La propaganda europea si è nutrita della forza di alcune piazze, a cominciare da quella convocata dal giornalista Michele Serra. Che idea si è fatto?
«Non c’è mai stata, a memoria d’uomo, una piazza tanto demenziale. Una piazza che canta Bella ciao e invoca il riarmo, che chiama pace la guerra, una cosa che neanche a Orwell sarebbe venuta in mente in forma così radicale. Sono masse manipolate pronte ad obbedire cadavericamente ai desiderata dei gruppi dominanti. Poi, naturalmente, hanno mobilitato bardi e cantastorie di varia estrazione per giustificare questo scempio che supera perfino quello del 1999 quando le sinistre scendevano in piazza a sostegno dei bombardamenti della Nato contro la Serbia».
Alla fine, professore, in mezzo a tanta desolazione vede qualche segno di riscatto?
«In Europa direi di no.

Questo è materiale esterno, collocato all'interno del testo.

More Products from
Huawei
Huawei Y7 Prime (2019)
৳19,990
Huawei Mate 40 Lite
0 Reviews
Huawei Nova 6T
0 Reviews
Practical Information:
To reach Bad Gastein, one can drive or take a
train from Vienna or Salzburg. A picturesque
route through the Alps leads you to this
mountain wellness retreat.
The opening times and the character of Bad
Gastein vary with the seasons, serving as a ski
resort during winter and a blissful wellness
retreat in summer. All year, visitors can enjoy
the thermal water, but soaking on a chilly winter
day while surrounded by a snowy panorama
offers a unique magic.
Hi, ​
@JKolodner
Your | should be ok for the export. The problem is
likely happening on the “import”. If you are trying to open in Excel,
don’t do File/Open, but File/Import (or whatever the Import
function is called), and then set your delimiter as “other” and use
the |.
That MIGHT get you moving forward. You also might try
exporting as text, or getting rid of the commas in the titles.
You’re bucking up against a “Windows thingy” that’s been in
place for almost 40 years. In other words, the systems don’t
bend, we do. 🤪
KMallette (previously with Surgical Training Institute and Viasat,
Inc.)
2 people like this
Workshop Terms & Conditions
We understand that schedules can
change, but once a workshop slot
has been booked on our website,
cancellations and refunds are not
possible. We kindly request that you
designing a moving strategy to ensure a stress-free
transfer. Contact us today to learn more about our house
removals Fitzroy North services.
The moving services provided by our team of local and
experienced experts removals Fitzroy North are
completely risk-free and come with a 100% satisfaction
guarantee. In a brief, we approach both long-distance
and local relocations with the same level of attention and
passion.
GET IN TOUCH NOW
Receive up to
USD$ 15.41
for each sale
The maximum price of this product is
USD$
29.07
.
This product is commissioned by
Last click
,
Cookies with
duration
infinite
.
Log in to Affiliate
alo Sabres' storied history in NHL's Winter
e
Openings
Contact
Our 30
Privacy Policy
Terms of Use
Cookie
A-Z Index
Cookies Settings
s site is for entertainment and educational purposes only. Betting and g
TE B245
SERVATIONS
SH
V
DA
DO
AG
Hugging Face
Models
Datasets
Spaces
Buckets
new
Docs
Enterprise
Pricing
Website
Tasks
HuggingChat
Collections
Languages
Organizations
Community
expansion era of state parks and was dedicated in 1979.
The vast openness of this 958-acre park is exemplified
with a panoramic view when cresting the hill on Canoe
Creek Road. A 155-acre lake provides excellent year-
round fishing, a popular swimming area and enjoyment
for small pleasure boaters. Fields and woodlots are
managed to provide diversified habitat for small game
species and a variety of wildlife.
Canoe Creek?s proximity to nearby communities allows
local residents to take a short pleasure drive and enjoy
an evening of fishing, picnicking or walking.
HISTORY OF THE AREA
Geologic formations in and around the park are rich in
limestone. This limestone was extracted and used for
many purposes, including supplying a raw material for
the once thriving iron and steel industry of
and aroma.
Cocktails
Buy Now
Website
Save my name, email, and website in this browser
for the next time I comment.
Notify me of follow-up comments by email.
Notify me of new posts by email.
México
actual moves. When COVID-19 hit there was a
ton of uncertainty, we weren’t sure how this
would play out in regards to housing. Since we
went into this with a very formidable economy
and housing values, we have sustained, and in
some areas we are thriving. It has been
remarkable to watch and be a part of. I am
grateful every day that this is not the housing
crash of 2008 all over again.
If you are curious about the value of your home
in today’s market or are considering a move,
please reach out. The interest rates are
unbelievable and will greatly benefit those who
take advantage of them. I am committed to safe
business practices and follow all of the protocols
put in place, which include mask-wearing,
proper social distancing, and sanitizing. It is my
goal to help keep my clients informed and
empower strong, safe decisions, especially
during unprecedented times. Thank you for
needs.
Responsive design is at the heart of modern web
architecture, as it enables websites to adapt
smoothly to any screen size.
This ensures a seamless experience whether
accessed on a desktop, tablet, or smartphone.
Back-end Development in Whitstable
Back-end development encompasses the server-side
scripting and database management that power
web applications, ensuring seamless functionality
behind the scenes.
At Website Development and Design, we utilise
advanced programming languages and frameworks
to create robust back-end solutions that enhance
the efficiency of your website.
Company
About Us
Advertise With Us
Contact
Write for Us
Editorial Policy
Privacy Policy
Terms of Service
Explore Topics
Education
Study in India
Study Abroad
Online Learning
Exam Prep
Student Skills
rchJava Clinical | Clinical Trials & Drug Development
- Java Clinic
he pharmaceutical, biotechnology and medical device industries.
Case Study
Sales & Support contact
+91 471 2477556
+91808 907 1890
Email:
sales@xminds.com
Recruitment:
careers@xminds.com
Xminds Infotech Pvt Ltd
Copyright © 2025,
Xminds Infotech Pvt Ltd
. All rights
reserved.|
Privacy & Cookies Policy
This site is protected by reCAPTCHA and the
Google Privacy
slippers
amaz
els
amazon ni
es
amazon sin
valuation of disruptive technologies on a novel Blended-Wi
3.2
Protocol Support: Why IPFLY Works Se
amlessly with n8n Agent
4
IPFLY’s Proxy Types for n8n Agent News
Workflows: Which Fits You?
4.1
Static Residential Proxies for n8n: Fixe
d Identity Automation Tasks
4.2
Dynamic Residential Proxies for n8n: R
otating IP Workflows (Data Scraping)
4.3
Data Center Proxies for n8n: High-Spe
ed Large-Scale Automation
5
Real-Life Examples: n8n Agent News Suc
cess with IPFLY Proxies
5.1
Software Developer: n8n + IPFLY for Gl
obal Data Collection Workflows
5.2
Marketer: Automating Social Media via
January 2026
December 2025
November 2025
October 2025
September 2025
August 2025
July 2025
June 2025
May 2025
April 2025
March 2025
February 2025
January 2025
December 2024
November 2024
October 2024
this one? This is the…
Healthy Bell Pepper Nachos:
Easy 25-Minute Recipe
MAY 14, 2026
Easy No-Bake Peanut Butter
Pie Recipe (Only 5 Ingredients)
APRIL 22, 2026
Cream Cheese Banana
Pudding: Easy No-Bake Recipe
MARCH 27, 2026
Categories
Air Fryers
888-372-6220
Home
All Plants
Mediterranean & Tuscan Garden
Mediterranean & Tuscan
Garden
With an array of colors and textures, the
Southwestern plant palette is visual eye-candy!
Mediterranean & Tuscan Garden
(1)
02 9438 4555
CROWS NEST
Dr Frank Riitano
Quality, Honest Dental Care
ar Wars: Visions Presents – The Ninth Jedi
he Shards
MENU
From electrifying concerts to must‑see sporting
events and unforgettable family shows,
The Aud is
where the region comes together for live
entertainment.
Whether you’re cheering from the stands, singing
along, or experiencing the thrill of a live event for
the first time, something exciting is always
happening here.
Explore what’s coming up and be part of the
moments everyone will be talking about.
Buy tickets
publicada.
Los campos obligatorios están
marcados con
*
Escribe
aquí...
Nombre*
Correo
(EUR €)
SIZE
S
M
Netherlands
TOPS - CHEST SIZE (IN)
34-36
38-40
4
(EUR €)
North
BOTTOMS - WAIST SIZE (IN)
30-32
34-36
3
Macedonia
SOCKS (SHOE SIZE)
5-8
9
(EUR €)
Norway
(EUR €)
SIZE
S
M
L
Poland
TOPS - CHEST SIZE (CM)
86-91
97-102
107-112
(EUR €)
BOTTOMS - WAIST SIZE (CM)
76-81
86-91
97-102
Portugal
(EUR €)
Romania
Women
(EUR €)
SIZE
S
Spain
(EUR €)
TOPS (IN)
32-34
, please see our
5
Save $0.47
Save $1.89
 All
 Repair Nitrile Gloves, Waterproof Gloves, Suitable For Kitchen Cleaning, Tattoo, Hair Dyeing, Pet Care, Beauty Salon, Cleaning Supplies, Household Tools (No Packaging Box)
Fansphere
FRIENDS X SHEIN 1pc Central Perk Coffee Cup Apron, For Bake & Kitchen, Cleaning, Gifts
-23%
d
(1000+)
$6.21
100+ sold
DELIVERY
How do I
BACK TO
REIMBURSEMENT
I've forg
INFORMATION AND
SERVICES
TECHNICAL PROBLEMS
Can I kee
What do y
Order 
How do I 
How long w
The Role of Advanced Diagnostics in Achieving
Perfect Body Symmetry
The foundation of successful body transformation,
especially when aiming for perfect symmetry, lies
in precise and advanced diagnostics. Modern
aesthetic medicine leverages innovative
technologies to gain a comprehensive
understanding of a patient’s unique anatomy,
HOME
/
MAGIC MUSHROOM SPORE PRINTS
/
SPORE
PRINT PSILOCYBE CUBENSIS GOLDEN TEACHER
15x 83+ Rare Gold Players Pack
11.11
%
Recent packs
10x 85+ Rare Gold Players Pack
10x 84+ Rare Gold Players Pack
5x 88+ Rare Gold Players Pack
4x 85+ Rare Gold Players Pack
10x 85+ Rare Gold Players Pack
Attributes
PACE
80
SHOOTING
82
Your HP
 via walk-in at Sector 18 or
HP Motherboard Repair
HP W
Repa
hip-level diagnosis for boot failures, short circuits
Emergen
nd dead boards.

Registriamo il deserto della critica dacché la massima parte degli intellettuali sono ormai organici al capitale, diremmo variando Gramsci. A livello politico abbiamo partiti plurali ma che sono tutti espressione della grosse koalition capitalistica. Ma va meglio fuori dai confini Ue. Penso ai Brics. Alla Russia, alla Cina, all’Iran. Mondi diversi che si stanno organizzando per resistere all’imperialismo dell’Occidente. Anzi, dell’Uccidente».